I have seen every single 'character' in El Dorado before, usually in a sitcom. Gwen for instance, the rubber-gloved, long-suffering mum crawled out of the waste disposal of Ever Decreasing Circles. Snowy is actually Benny from Crossroads. The rest are from the Queen Vic. They are all masterpieces of complexity compared to Fizz (a Bimbo) and Pillar (big breasts).

The way you introduce a character in a series like this is crucial. Pillar was shown trotting a horse around a ring while the camera peered with Benny Hill intensity at her bouncing bosom. If the characters were thin, the language was atrophied. You will not hear the Holdsworthian imperative, 'Don the motley, Mr Watts', here, nor even Bobby Grant's warning, 'wind your neck in'. Instead we had, 'I could give her one,' and 'get stuffed'. There was a moment when I thought the German boy had said 'washing up bowel' but this turned out to be the result of poor sound, not good writing.
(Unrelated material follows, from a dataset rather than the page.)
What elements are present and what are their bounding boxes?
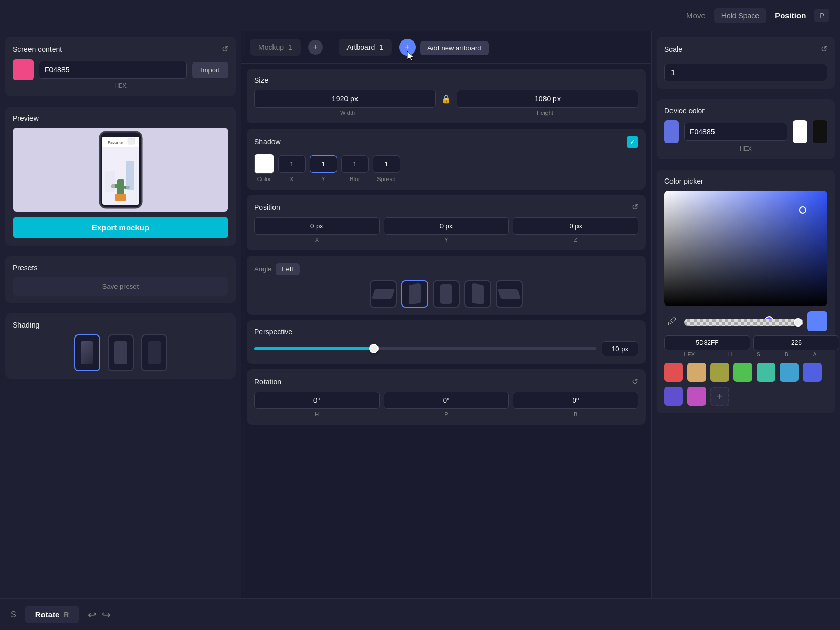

At first this nullity was irritating but after a while it became mesmeric. It was so derivative that it seemed not to be taking place at all, to be a collection of gestures in the direction of drama, like an endless trailer. This ersatz quality was emphasised by the show's postmodern reflexivity. One of the main characters was introduced by means of a video shown in the bar. So we watched actors acting out the act of viewing an actor acting someone acting up. The baddie (Marcus) too was caught on the video of a kind of Roger Cook person. Marcus said, wittily, 'are you going to move or am I going to move you?'. And surely the oddly incongrous sign for Texas Homecare was a wry comment on the show's own flat-pack wobbliness.
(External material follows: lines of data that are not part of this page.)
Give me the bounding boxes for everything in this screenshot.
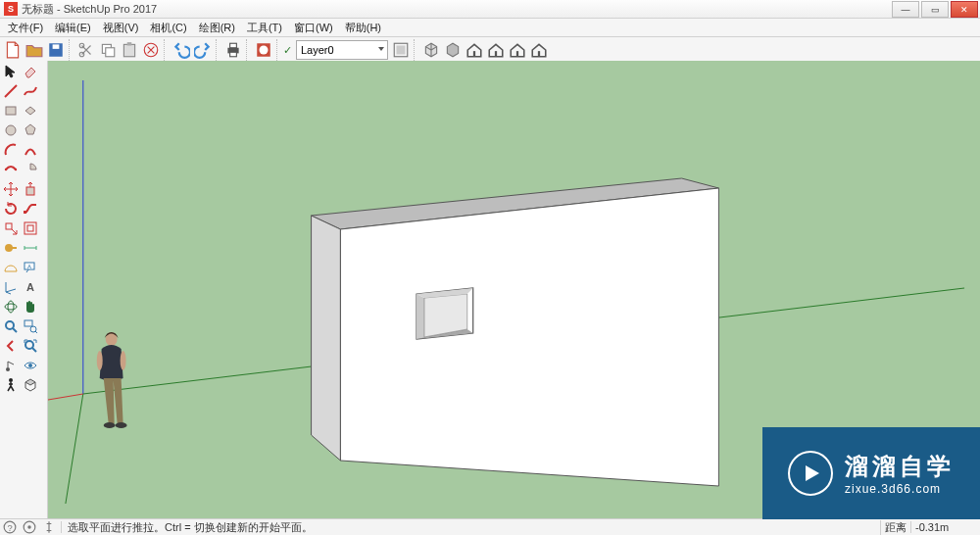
- protractor-icon[interactable]: [2, 259, 20, 276]
- svg-point-13: [260, 46, 269, 55]
- minimize-button[interactable]: —: [892, 1, 919, 18]
- zoom-window-icon[interactable]: [22, 317, 39, 335]
- undo-icon[interactable]: [172, 40, 191, 60]
- layer-check-icon: ✓: [283, 44, 292, 57]
- maximize-button[interactable]: ▭: [921, 1, 949, 18]
- svg-rect-24: [26, 187, 34, 195]
- menu-item[interactable]: 窗口(W): [288, 20, 339, 36]
- save-icon[interactable]: [46, 40, 66, 60]
- rotated-rect-icon[interactable]: [22, 102, 39, 120]
- make-component-icon[interactable]: [421, 40, 441, 60]
- svg-rect-17: [495, 51, 497, 57]
- app-icon: S: [4, 2, 18, 16]
- svg-rect-20: [6, 107, 16, 115]
- menu-item[interactable]: 视图(V): [97, 20, 145, 36]
- orbit-icon[interactable]: [2, 298, 20, 316]
- zoom-icon[interactable]: [2, 317, 20, 335]
- pie-icon[interactable]: [22, 161, 39, 178]
- window-controls: — ▭ ✕: [890, 1, 978, 18]
- two-point-arc-icon[interactable]: [22, 141, 39, 159]
- layer-combo[interactable]: Layer0: [296, 40, 388, 60]
- svg-marker-52: [340, 188, 718, 486]
- svg-point-67: [27, 525, 31, 529]
- new-icon[interactable]: [3, 40, 23, 60]
- arc-icon[interactable]: [2, 141, 20, 159]
- credits-icon[interactable]: [42, 520, 56, 534]
- title-bar: S 无标题 - SketchUp Pro 2017 — ▭ ✕: [0, 0, 980, 19]
- select-icon[interactable]: [2, 63, 20, 80]
- offset-icon[interactable]: [22, 219, 39, 237]
- 3dtext-icon[interactable]: A: [22, 278, 39, 296]
- svg-text:?: ?: [7, 523, 12, 533]
- zoom-extents-icon[interactable]: [22, 337, 39, 355]
- svg-text:A: A: [26, 281, 34, 293]
- svg-point-29: [5, 244, 13, 252]
- position-camera-icon[interactable]: [2, 357, 20, 374]
- watermark-title: 溜溜自学: [845, 451, 955, 482]
- menu-bar: 文件(F)编辑(E)视图(V)相机(C)绘图(R)工具(T)窗口(W)帮助(H): [0, 19, 980, 37]
- tape-icon[interactable]: [2, 239, 20, 257]
- pan-icon[interactable]: [22, 298, 39, 316]
- polygon-icon[interactable]: [22, 122, 39, 139]
- house1-icon[interactable]: [465, 40, 484, 60]
- pushpull-icon[interactable]: [22, 180, 39, 198]
- text-icon[interactable]: A: [22, 259, 39, 276]
- geo-icon[interactable]: [23, 520, 36, 534]
- house2-icon[interactable]: [486, 40, 506, 60]
- svg-rect-7: [127, 42, 132, 45]
- svg-point-41: [28, 364, 32, 367]
- svg-rect-25: [24, 211, 26, 214]
- walk-icon[interactable]: [2, 376, 20, 394]
- svg-rect-15: [397, 46, 406, 55]
- svg-point-36: [6, 321, 14, 329]
- help-icon[interactable]: ?: [3, 520, 17, 534]
- circle-icon[interactable]: [2, 122, 20, 139]
- model-info-icon[interactable]: [254, 40, 273, 60]
- axes-icon[interactable]: [2, 278, 20, 296]
- redo-icon[interactable]: [193, 40, 213, 60]
- dimension-icon[interactable]: [22, 239, 39, 257]
- menu-item[interactable]: 文件(F): [2, 20, 49, 36]
- svg-point-22: [5, 169, 7, 170]
- menu-item[interactable]: 工具(T): [241, 20, 288, 36]
- menu-item[interactable]: 相机(C): [144, 20, 192, 36]
- paste-icon[interactable]: [120, 40, 139, 60]
- svg-point-62: [104, 422, 116, 428]
- status-hint: 选取平面进行推拉。Ctrl = 切换创建新的开始平面。: [64, 520, 313, 535]
- svg-rect-5: [106, 48, 115, 57]
- delete-icon[interactable]: [141, 40, 161, 60]
- rotate-icon[interactable]: [2, 200, 20, 218]
- freehand-icon[interactable]: [22, 82, 39, 100]
- layer-manager-icon[interactable]: [391, 40, 411, 60]
- open-icon[interactable]: [24, 40, 44, 60]
- close-button[interactable]: ✕: [951, 1, 978, 18]
- copy-icon[interactable]: [98, 40, 118, 60]
- svg-rect-6: [123, 44, 134, 56]
- paint-bucket-icon[interactable]: [443, 40, 463, 60]
- svg-rect-1: [53, 44, 60, 49]
- house3-icon[interactable]: [508, 40, 527, 60]
- vcb-value[interactable]: -0.31m: [910, 521, 980, 533]
- house4-icon[interactable]: [529, 40, 549, 60]
- menu-item[interactable]: 绘图(R): [193, 20, 241, 36]
- layer-current: Layer0: [301, 44, 334, 56]
- tool-palette: AA: [0, 61, 48, 519]
- rectangle-icon[interactable]: [2, 102, 20, 120]
- menu-item[interactable]: 编辑(E): [49, 20, 97, 36]
- lookaround-icon[interactable]: [22, 357, 39, 374]
- section-icon[interactable]: [22, 376, 39, 394]
- scale-icon[interactable]: [2, 219, 20, 237]
- cut-icon[interactable]: [76, 40, 96, 60]
- menu-item[interactable]: 帮助(H): [339, 20, 387, 36]
- line-icon[interactable]: [2, 82, 20, 100]
- followme-icon[interactable]: [22, 200, 39, 218]
- three-point-arc-icon[interactable]: [2, 161, 20, 178]
- svg-rect-28: [27, 225, 33, 231]
- svg-rect-26: [6, 223, 12, 229]
- move-icon[interactable]: [2, 180, 20, 198]
- previous-icon[interactable]: [2, 337, 20, 355]
- svg-point-63: [116, 422, 127, 428]
- eraser-icon[interactable]: [22, 63, 39, 80]
- svg-text:A: A: [27, 264, 31, 269]
- print-icon[interactable]: [223, 40, 243, 60]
Coronation Street offers an enriched version of home, something both comfortingly familiar and compellingly vivid, like memory itself. El Dorado, on the other hand, offers a picture of life diminished, depleted, dried out. It reminded me most strongly of Philip K Dick's astonishing novel of exile, The Three Stigmata of Palmer Eldritch, in which settlers on Mars spend most of their time taking drugs and staring at a kind of Barbie doll's house, using chemicals and plastic to build a shabby, fragile version of home. Faced with infinity, the human imagination implodes, busying itself with the comforting tokens of normality - brand names, old jokes, stock characters, 'these fragments I have shored against my ruin'.

El Dorado gave a similar picture of humanity washed up, exhausted and enfeebled, on the barren shores of time. The title - with its historical overtones of gold-lust and genocide, vying with the yearning for the Fountain of Youth and the possibility of earthly paradise - is surely the most bitterly ironic since Samuel Beckett's Happy Days, in which the only character gabbles aimlessly while sinking into the sand.
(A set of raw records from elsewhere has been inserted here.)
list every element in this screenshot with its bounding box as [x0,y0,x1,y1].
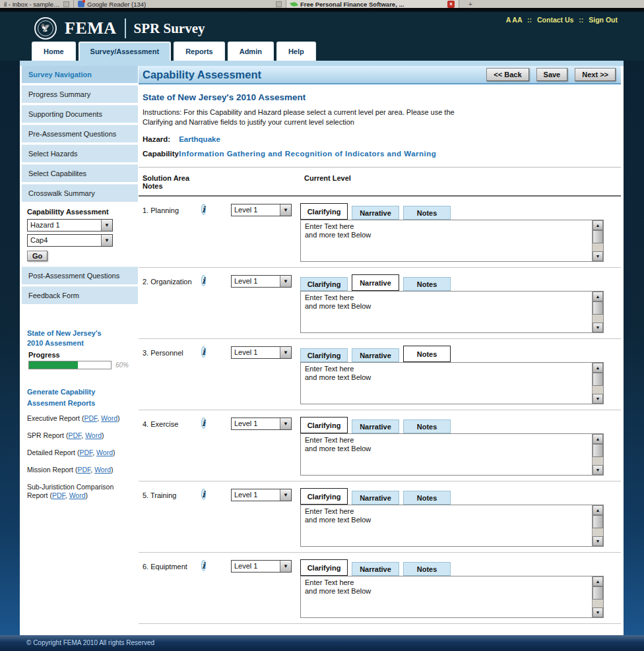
sidebar-item-pre-assessment-questions[interactable]: Pre-Assessment Questions [22,125,138,142]
sidebar-item-progress-summary[interactable]: Progress Summary [22,85,138,103]
notes-textarea[interactable]: Enter Text here and more text Below ▲▼ [300,291,604,333]
info-icon[interactable]: i [201,204,206,215]
scroll-down-icon[interactable]: ▼ [593,536,603,546]
info-icon[interactable]: i [201,418,206,429]
chevron-down-icon[interactable]: ▼ [280,276,291,287]
sidebar-item-feedback-form[interactable]: Feedback Form [22,286,138,304]
scroll-down-icon[interactable]: ▼ [593,323,603,332]
scrollbar[interactable]: ▲▼ [592,434,603,475]
sidebar-item-supporting-documents[interactable]: Supporting Documents [22,105,138,123]
info-icon[interactable]: i [201,489,206,500]
tab-notes[interactable]: Notes [403,562,451,576]
scroll-down-icon[interactable]: ▼ [593,607,603,617]
tab-clarifying[interactable]: Clarifying [300,488,348,505]
chevron-down-icon[interactable]: ▼ [101,220,112,231]
scroll-up-icon[interactable]: ▲ [593,434,603,444]
tab-clarifying[interactable]: Clarifying [300,277,348,291]
tab-narrative[interactable]: Narrative [352,419,399,433]
notes-textarea[interactable]: Enter Text here and more text Below ▲▼ [300,220,604,262]
info-icon[interactable]: i [201,560,206,571]
chevron-down-icon[interactable]: ▼ [280,489,291,501]
capability-select[interactable]: Cap4 ▼ [27,234,113,247]
tab-narrative[interactable]: Narrative [352,491,399,505]
chevron-down-icon[interactable]: ▼ [280,418,291,429]
pdf-link[interactable]: PDF [52,491,65,499]
scroll-up-icon[interactable]: ▲ [593,576,603,586]
word-link[interactable]: Word [101,414,117,422]
tab-home[interactable]: Home [32,42,76,61]
word-link[interactable]: Word [85,431,102,439]
notes-textarea[interactable]: Enter Text here and more text Below ▲▼ [300,505,604,547]
pdf-link[interactable]: PDF [79,449,92,456]
chevron-down-icon[interactable]: ▼ [280,204,291,216]
tab-notes[interactable]: Notes [403,277,451,291]
scroll-up-icon[interactable]: ▲ [593,505,603,515]
scroll-thumb[interactable] [593,230,603,243]
scroll-down-icon[interactable]: ▼ [593,465,603,475]
tab-admin[interactable]: Admin [228,42,274,61]
next-button[interactable]: Next >> [575,68,616,81]
pdf-link[interactable]: PDF [77,466,90,474]
sidebar-item-post-assessment-questions[interactable]: Post-Assessment Questions [22,266,138,284]
contact-us-link[interactable]: Contact Us [537,16,573,24]
tab-survey-assessment[interactable]: Survey/Assessment [79,42,172,61]
scroll-up-icon[interactable]: ▲ [593,363,603,373]
scrollbar[interactable]: ▲▼ [592,505,603,546]
sidebar-item-select-capabilities[interactable]: Select Capabilites [22,164,138,182]
hazard-select[interactable]: Hazard 1 ▼ [27,219,113,232]
tab-narrative[interactable]: Narrative [352,206,399,220]
pdf-link[interactable]: PDF [68,431,81,439]
save-button[interactable]: Save [536,68,568,81]
tab-notes[interactable]: Notes [403,419,451,433]
go-button[interactable]: Go [27,251,48,261]
text-size-widget[interactable]: A AA [506,16,523,24]
current-level-select[interactable]: Level 1▼ [231,489,292,501]
close-icon[interactable] [63,1,69,7]
scroll-thumb[interactable] [593,515,603,528]
scroll-up-icon[interactable]: ▲ [593,220,603,230]
tab-notes[interactable]: Notes [403,346,451,362]
tab-clarifying[interactable]: Clarifying [300,203,348,220]
new-tab-button[interactable]: + [459,0,482,8]
current-level-select[interactable]: Level 1▼ [231,560,292,573]
tab-help[interactable]: Help [276,42,316,61]
tab-clarifying[interactable]: Clarifying [300,417,348,433]
tab-clarifying[interactable]: Clarifying [300,348,348,362]
close-icon[interactable]: x [447,1,455,8]
scroll-down-icon[interactable]: ▼ [593,394,603,404]
word-link[interactable]: Word [69,491,86,499]
browser-tab-mail[interactable]: il - Inbox - sample-minded@gmail.com [0,0,74,8]
notes-textarea[interactable]: Enter Text here and more text Below ▲▼ [300,576,604,618]
tab-notes[interactable]: Notes [403,491,451,505]
back-button[interactable]: << Back [486,68,529,81]
browser-tab-finance-active[interactable]: Free Personal Finance Software, ... x [286,0,459,8]
close-icon[interactable] [276,1,282,7]
sidebar-item-select-hazards[interactable]: Select Hazards [22,144,138,162]
tab-narrative[interactable]: Narrative [352,274,399,291]
info-icon[interactable]: i [201,275,206,286]
word-link[interactable]: Word [96,449,113,456]
browser-tab-reader[interactable]: Google Reader (134) [74,0,286,8]
scrollbar[interactable]: ▲▼ [592,292,603,332]
pdf-link[interactable]: PDF [84,414,97,422]
chevron-down-icon[interactable]: ▼ [280,347,291,358]
scrollbar[interactable]: ▲▼ [592,576,603,617]
sign-out-link[interactable]: Sign Out [589,16,618,24]
tab-narrative[interactable]: Narrative [352,348,399,362]
chevron-down-icon[interactable]: ▼ [280,561,291,572]
current-level-select[interactable]: Level 1▼ [231,204,292,216]
word-link[interactable]: Word [94,466,111,474]
notes-textarea[interactable]: Enter Text here and more text Below ▲▼ [300,362,604,404]
scrollbar[interactable]: ▲▼ [592,220,603,261]
info-icon[interactable]: i [201,346,206,357]
tab-narrative[interactable]: Narrative [352,562,399,576]
tab-reports[interactable]: Reports [174,42,225,61]
scroll-thumb[interactable] [593,301,603,315]
current-level-select[interactable]: Level 1▼ [231,275,292,288]
current-level-select[interactable]: Level 1▼ [231,418,292,430]
scroll-up-icon[interactable]: ▲ [593,292,603,301]
tab-notes[interactable]: Notes [403,206,451,220]
chevron-down-icon[interactable]: ▼ [101,235,112,246]
scroll-thumb[interactable] [593,373,603,386]
current-level-select[interactable]: Level 1▼ [231,346,292,359]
But at least with Beckett and Eliot you can close the book and hug your kids. The Beeb have leased the site of El Dorado for 10 years, subjecting the viewing and tabloid-reading public to its nihilistic howl with a persistence that even Andy Warhol would never have attempted. This is creative bravery indeed. Unless you happen to think that the human mind is not depleted or exhausted, in which case it's just a load of bricks; and the San Miguel and Pepsi is just naked product-placement.

You can get 50-1 at Ladbroke's on El Dorado having less than six million viewers by the end of the year. What d'you reckon? As I've outlined, it's a question of epistemology. I never put money on epistemological questions. To do so implies the existence of a truly objective bookie and this is logically absurd.

A piece of insider gossip to finish off - Gary Lineker and Stan Hey are developing a drama series for Central TV about a British footballer who gets transferred to Spain. Terry-Thomas is apparently slated for the part of Graham Taylor.